Dataset records
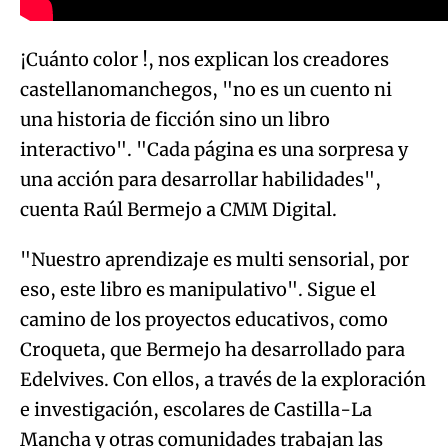
¡Cuánto color !, nos explican los creadores
castellanomanchegos, "no es un cuento ni
una historia de ficción sino un libro
interactivo". "Cada página es una sorpresa y
una acción para desarrollar habilidades",
cuenta Raúl Bermejo a CMM Digital.
"Nuestro aprendizaje es multi sensorial, por
eso, este libro es manipulativo". Sigue el
camino de los proyectos educativos, como
Croqueta, que Bermejo ha desarrollado para
Edelvives. Con ellos, a través de la exploración
e investigación, escolares de Castilla-La
Mancha y otras comunidades trabajan las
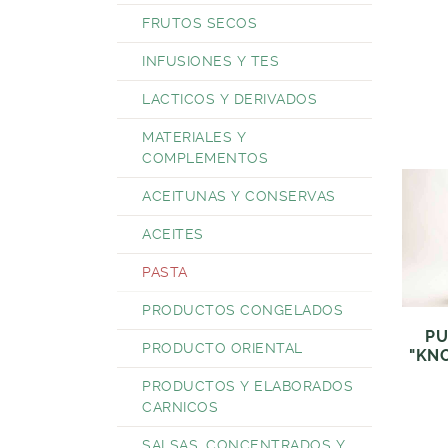
FRUTOS SECOS
INFUSIONES Y TES
LACTICOS Y DERIVADOS
MATERIALES Y
COMPLEMENTOS
ACEITUNAS Y CONSERVAS
ACEITES
PASTA
PRODUCTOS CONGELADOS
PU
PRODUCTO ORIENTAL
"KN
PRODUCTOS Y ELABORADOS
CARNICOS
SALSAS, CONCENTRADOS Y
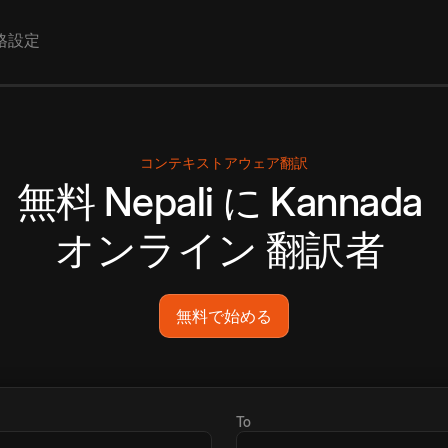
格設定
コンテキストアウェア翻訳
無料
Nepali
に
Kannada
オンライン
翻訳者
無料で始める
To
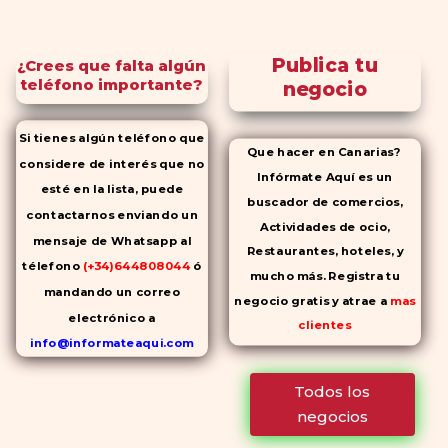
Publica tu
¿Crees que falta algún
teléfono importante?
negocio
Si tienes algún teléfono que
Que hacer en Canarias?
considere de interés que no
Infórmate Aquí es un
esté en la lista, puede
buscador de comercios,
contactarnos enviando un
Actividades de ocio,
mensaje de Whatsapp al
Restaurantes, hoteles, y
télefono
(+34)644808044
ó
mucho más. Registra tu
mandando un correo
negocio gratis y atrae a
mas
electrónico a
clientes
info@informateaqui.com
Mientras que antes la
Todos los
decisión de elegir un
negocios
inhibidor de la PDE-
5 dependía
en gran medida de la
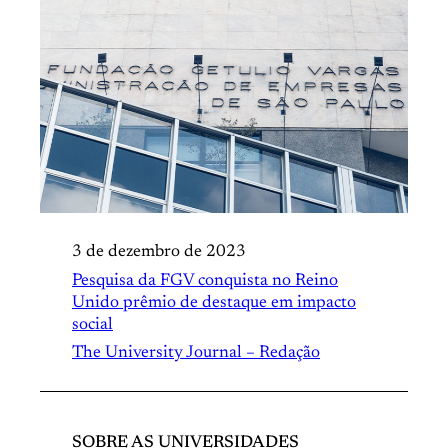
3 de dezembro de 2023
Pesquisa da FGV conquista no Reino
Unido prêmio de destaque em impacto
social
The University Journal – Redação
SOBRE AS UNIVERSIDADES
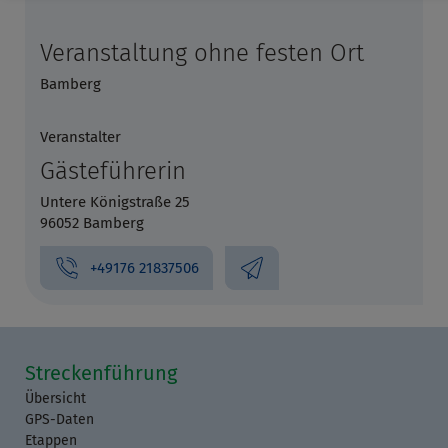
Veranstaltung ohne festen Ort
Bamberg
Veranstalter
Gästeführerin
Untere Königstraße 25
96052 Bamberg
+49176 21837506
Streckenführung
Übersicht
GPS-Daten
Etappen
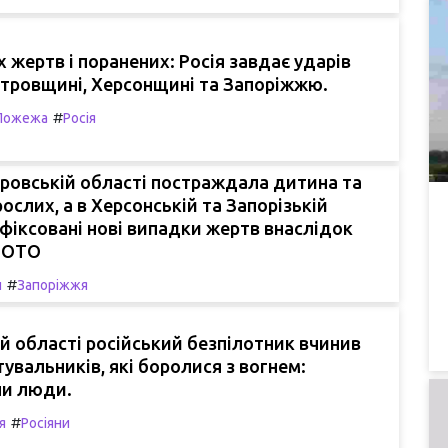
х жертв і поранених: Росія завдає ударів
етровщині, Херсонщині та Запоріжжю.
#
Пожежа
Росія
ровській області постраждала дитина та
ослих, а в Херсонській та Запорізькій
фіксовані нові випадки жертв внаслідок
 ФОТО
#
и
Запоріжжя
ій області російський безпілотник вчинив
тувальників, які боролися з вогнем:
и люди.
#
я
Росіяни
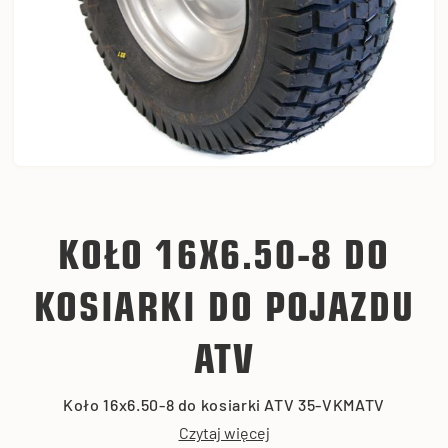
KOŁO 16X6.50-8 DO
KOSIARKI DO POJAZDU
ATV
Koło 16x6.50-8 do kosiarki ATV 35-VKMATV
Czytaj więcej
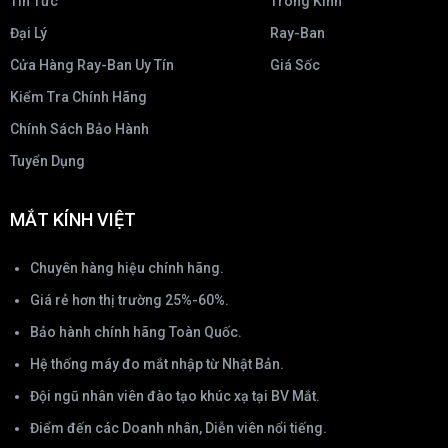
Tin Tức
Tròng Kính
Đại Lý
Ray-Ban
Cửa Hàng Ray-Ban Uy Tín
Giá Sốc
Kiểm Tra Chính Hãng
Chính Sách Bảo Hành
Tuyển Dụng
MẮT KÍNH VIỆT
Chuyên hàng hiệu chính hãng.
Giá rẻ hơn thị trường 25%-60%.
Bảo hành chính hãng Toàn Quốc.
Hệ thống máy đo mắt nhập từ Nhật Bản.
Đội ngũ nhân viên đào tạo khúc xạ tại BV Mắt.
Điểm đến các Doanh nhân, Diễn viên nổi tiếng.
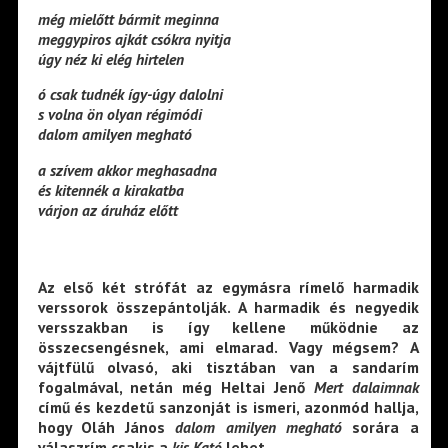
még mielőtt bármit meginna
meggypiros ajkát csókra nyitja
úgy néz ki elég hirtelen
ó csak tudnék így-úgy dalolni
s volna ön olyan régimódi
dalom amilyen megható
a szívem akkor meghasadna
és kitennék a kirakatba
várjon az áruház előtt
Az első két strófát az egymásra rímelő harmadik
verssorok összepántolják. A harmadik és negyedik
versszakban is így kellene működnie az
összecsengésnek, ami elmarad. Vagy mégsem? A
vájtfülű olvasó, aki tisztában van a sandarím
fogalmával, netán még Heltai Jenő
Mert dalaimnak
című és kezdetű sanzonját is ismeri, azonmód hallja,
hogy Oláh János
dalom amilyen megható
sorára a
válaszrím csakis a
kis Kató
lehet.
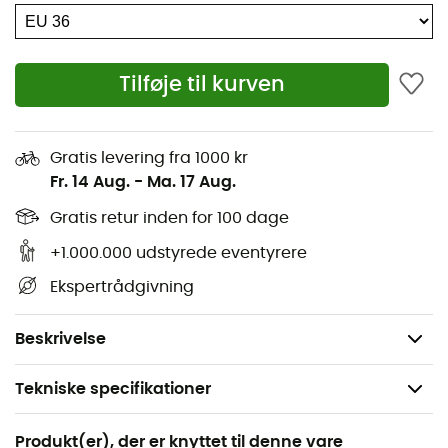
Materialer: 100 % polyamid
Standard pasform
Tilføje til kurven
Isolering: polstring 60 g/m²
Teknologi: S.Café®
Forformede ærmer
Gratis levering fra 1000 kr
Fr. 14 Aug.
-
Ma. 17 Aug.
Foret front og skuldre
1 sidelomme med usynlig lynlås
Gratis retur inden for 100 dage
Frontlynlås med indvendig flap
+1.000.000 udstyrede eventyrere
Elastiske manchetter og talje
Ekspertrådgivning
Fastmonteret hætte
Vægt: 144 g
Beskrivelse
Tekniske specifikationer
Anbefales til
Produkt(er), der er knyttet til denne vare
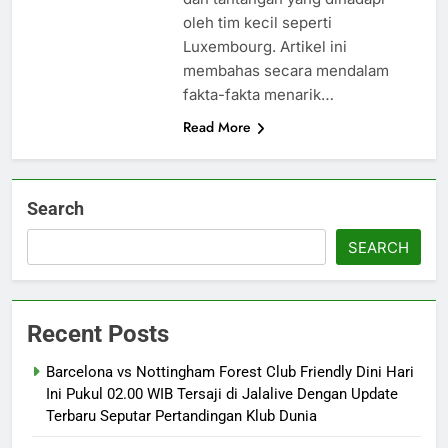
oleh tim kecil seperti
Luxembourg. Artikel ini
membahas secara mendalam
fakta-fakta menarik…
Read More
Search
SEARCH
Recent Posts
Barcelona vs Nottingham Forest Club Friendly Dini Hari
Ini Pukul 02.00 WIB Tersaji di Jalalive Dengan Update
Terbaru Seputar Pertandingan Klub Dunia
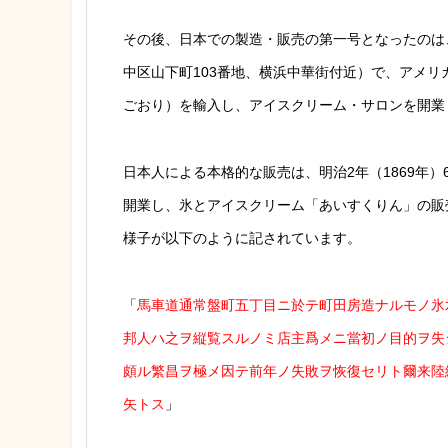
その後、日本での製造・販売の第一号となったのは、
中区山下町103番地、横浜中華街付近）で、アメリカ人の
ごおり）を輸入し、アイスクリーム・サロンを開業
日本人による本格的な販売は、明治2年（1869年
開業し、氷とアイスクリーム「あいすくりん」の販
様子が以下のように記されています。
「
馬車道通常盤町五丁目ニ於テ町田房造ナルモノ氷
邦人ハ之ヲ縦覧スルノミ店主爲メニ當初ノ目的ヲ失
頗ル繁昌ヲ極メ因テ前年ノ失敗ヲ恢復セリト爾来陸
矢トス
」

### Exercise directions
Only the number is wanted: how many lines in the preceding entries hold the string "nhân"?

### Exercise result
2